Even as we increase the number bins it appears the Out State Tuition has normarl to slightly positive skew.

Now lets look at top10perc which is the New students from the top 10% of H.S. class

par(mfrow=c(2,2))
hist(college$Top10perc, breaks=5, main="Top 10% New Students from H.S. Class , bin=5", xlab="Top 10%")
hist(college$Top10perc, breaks=10, main="Top 10% New Students from H.S. Class , bin=10", xlab="Top 10%")
hist(college$Top10perc, breaks=15, main="Top 10% New Students from H.S. Class , bin=15", xlab="Top 10%")
hist(college$Top10perc, breaks=20, main="Top 10% New Students from H.S. Class , bin=20", xlab="Top 10%")

#install.packages("gridExtra")
library(gridExtra)

h5 <- ggplot(college, aes(Top10perc)) + geom_histogram(fill="cornsilk", colour="grey60", bins=5) + labs(title="Top 10% New Students from H.S. Class , bin=5", x="Top 10%")

h6 <- ggplot(college, aes(Top10perc)) + geom_histogram(fill="cornsilk", colour="grey60",bins=10) + labs(title="Top 10% New Students from H.S. Class , bin=10", x="Top 10%")

h7 <- ggplot(college, aes(Top10perc)) + geom_histogram(fill="cornsilk", colour="grey60",bins=15) + labs(title="Top 10% New Students from H.S. Class , bin=15", x="Top 10%")

h8 <- ggplot(college, aes(Top10perc)) + geom_histogram(fill="cornsilk", colour="grey60",bins=20) + labs(title="Top 10% New Students from H.S. Class , bin=20", x="Top 10%")

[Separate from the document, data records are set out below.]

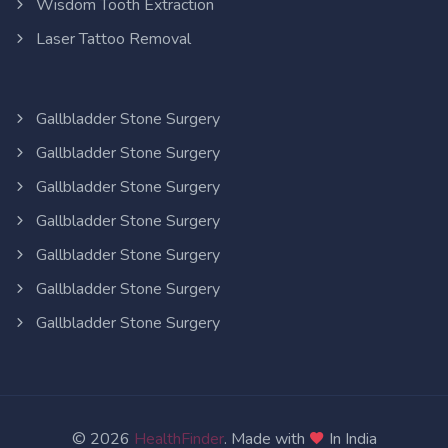
Wisdom Tooth Extraction
Laser Tattoo Removal
Gallbladder Stone Surgery
Gallbladder Stone Surgery
Gallbladder Stone Surgery
Gallbladder Stone Surgery
Gallbladder Stone Surgery
Gallbladder Stone Surgery
Gallbladder Stone Surgery
© 2026
HealthFinder
. Made with
In India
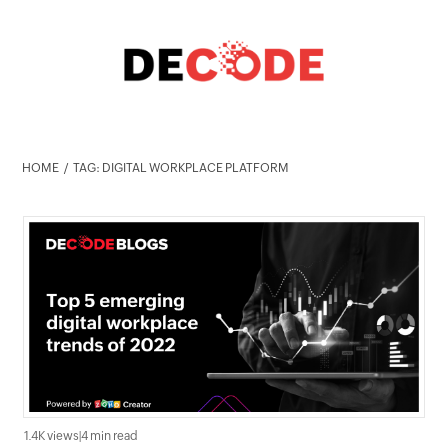
HOME
TAG: DIGITAL WORKPLACE PLATFORM
1.4K views
|
4 min read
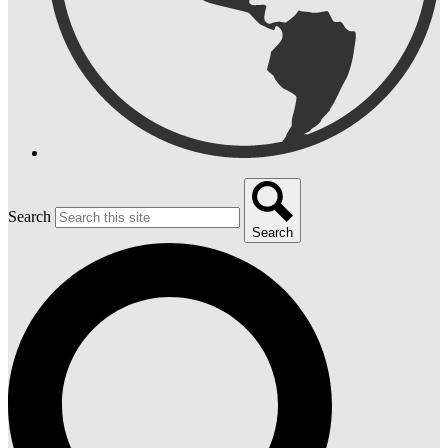
Search
Search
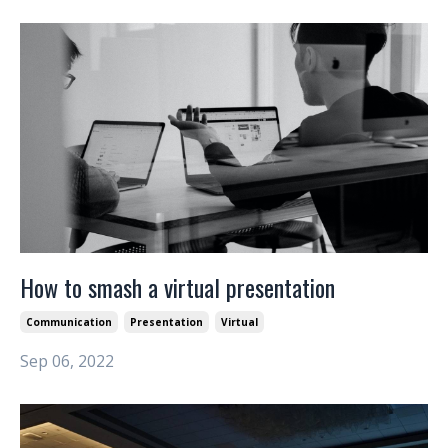
How to smash a virtual presentation
Communication
Presentation
Virtual
Sep 06, 2022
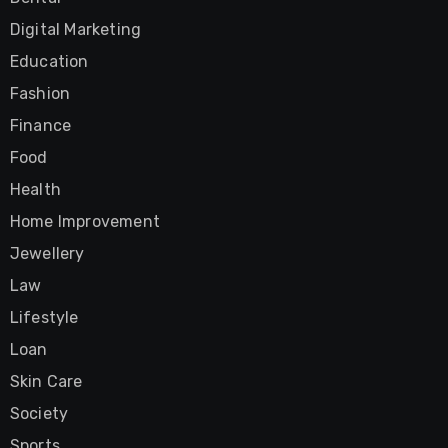
Digital Marketing
Education
Fashion
Finance
Food
Health
Home Improvement
Jewellery
Law
Lifestyle
Loan
Skin Care
Society
Sports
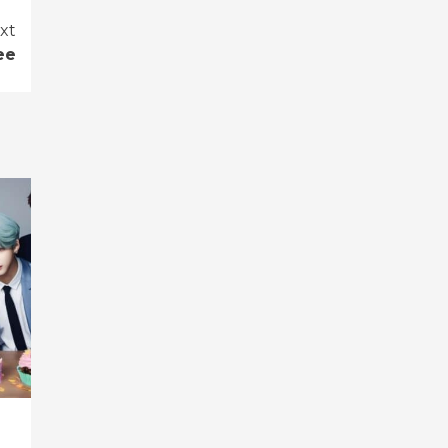
xt
ee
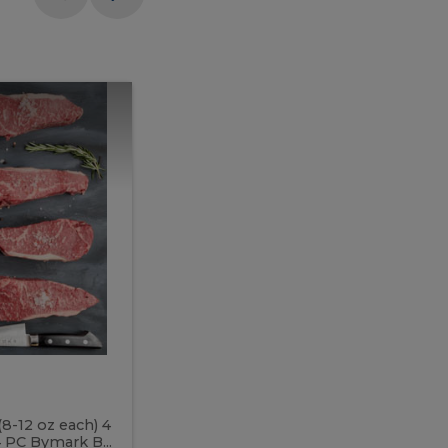
Meal
Meal
Prep
Butcher
Prep
Box
3
Butcher
Box
3
McEwan's
Meal Prep Butcher Box 3
(8-12 oz each) 4
Includes: 4 PC PEI Rib Steak (14-18 o
 PC Bymark B...
Chicken Breast (6-9 oz each) 2 PC Hot 2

grid.arrange(h5, h6, h7, h8, nrow=2)

It appears that there is a postive skew in the top 10% of new students from H.S. Class even as we increase the bin width.

Now I will look at couple different aspects of the data. corrplot to get a quick idea of the correlation coefficients between all the variables in the dataset for all the continuos variables

library(corrplot)
correlation <- cor(college[2:17])
corrplot(correlation)

It appears that Apps Accept and Enroll are all strong correlated amongs themselves. Top10perc & Top25Perc are all highly correlated amongs themselves. Terminal and PHD are also high correlated. F.Undergrad is strongly correlated wth Apps, Accept, and Enroll. This plot just easily identifies for the continuous variables which ones are correlated or not. The blue means a positive relationship and the red/orange means a negative relationship. All the variables that I mentioned being highly correlated are positive relationship amongst them selves.